- _YOUR OBJECTIVE_: The lines to be set down run from the line containing "Rights and Responsibilities" through the final line of the data below; print them exactly and print nothing else.

- _AVAILABLE RECORDS_:
◆ ◆ ◆ ◆ ◆
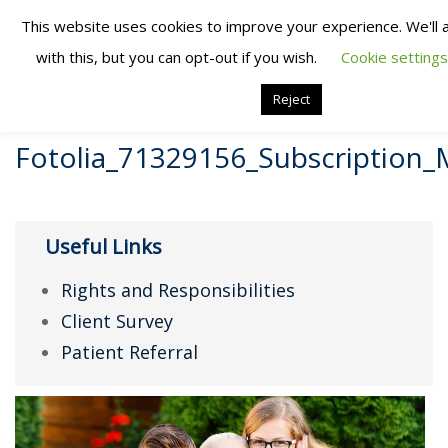
This website uses cookies to improve your experience. We'll
with this, but you can opt-out if you wish.
Cookie settings
Reject
Fotolia_71329156_Subscription
Useful Links
Rights and Responsibilities
Client Survey
Patient Referral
◆ ◆ ◆ ◆ ◆
- _RESULT OF THIS EXERCISE_:
Rights and Responsibilities
Client Survey
Patient Referral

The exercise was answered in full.